IN 2016, VOTERS faced extensive efforts to make voting more difficult, particularly for people of color and those who are poor. These efforts at voter suppression occurred as a result of GOP gains in governors’ races and state legislatures while Barack Obama was president—and also as a result of the Supreme Court gutting a key provision of the Voting Rights Act in 2013.
Between those two factors, 23 states—including some key battlegrounds in the presidential election—had new voter restrictions in place for the 2016 election. Examples include laws that eliminated polling places or moved them to less accessible locations, reduced polling hours, tightened voter-ID requirements, “purged” voter rolls, and reduced early voting and Sunday voting, which are popular among minority voters in certain regions.
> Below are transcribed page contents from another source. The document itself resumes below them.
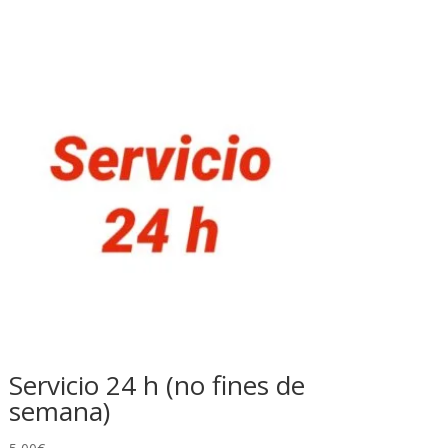
Servicio 24 h (no fines de
semana)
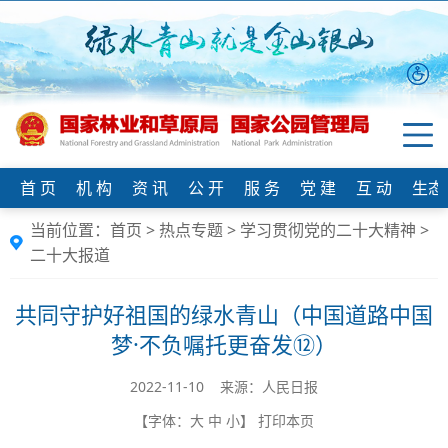
首 页
机 构
资 讯
公 开
服 务
党 建
互 动
生态
当前位置：
首页
>
热点专题
>
学习贯彻党的二十大精神
>
二十大报道
共同守护好祖国的绿水青山（中国道路中国
梦·不负嘱托更奋发⑫）
2022-11-10 来源：人民日报
【字体：
大
中
小
】
打印本页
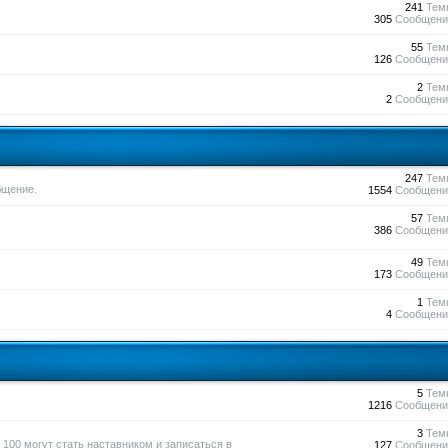
241
Тем
305
Сообщени
55
Тем
126
Сообщени
2
Тем
2
Сообщени
247
Тем
бщение.
1554
Сообщени
57
Тем
386
Сообщени
49
Тем
173
Сообщени
1
Тем
4
Сообщени
5
Тем
1216
Сообщени
3
Тем
100 могут стать наставником и записаться в
127
Сообщени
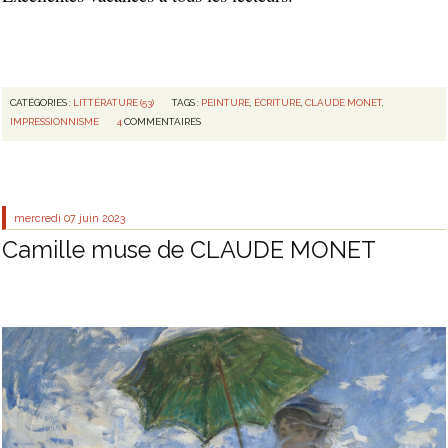
CATÉGORIES :
LITTÉRATURE (53)
TAGS :
PEINTURE
,
ÉCRITURE
,
CLAUDE MONET
,
IMPRESSIONNISME
4
COMMENTAIRES
mercredi 07
juin 2023
Camille muse de CLAUDE MONET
As we approach the 2018 midterms, we need to protect the right to vote for citizens of all races, economic levels, and political persuasions. This is an imago dei issue: If we believe that all human beings are created in the image of God (Genesis 1:26), then efforts to prevent some of God’s children from exercising their franchise must be opposed as a matter of fidelity to our faith. It’s also a Matthew 25 issue: If we believe that how we treat people living in poverty and those who have been caught up in the system of mass incarceration is how we treat Christ himself, then we have a clear Christian mandate to ensure that society’s most vulnerable can exercise the right to vote.
In-person voter fraud is vanishingly rare, to the tune of only 31 documented cases out of 1 billion ballots cast between 2000 and 2014. To put it another way, the odds that any given person will attempt in-person voter fraud are something like 1 in 32 million, significantly lower than the odds of being struck by lightning. Twice.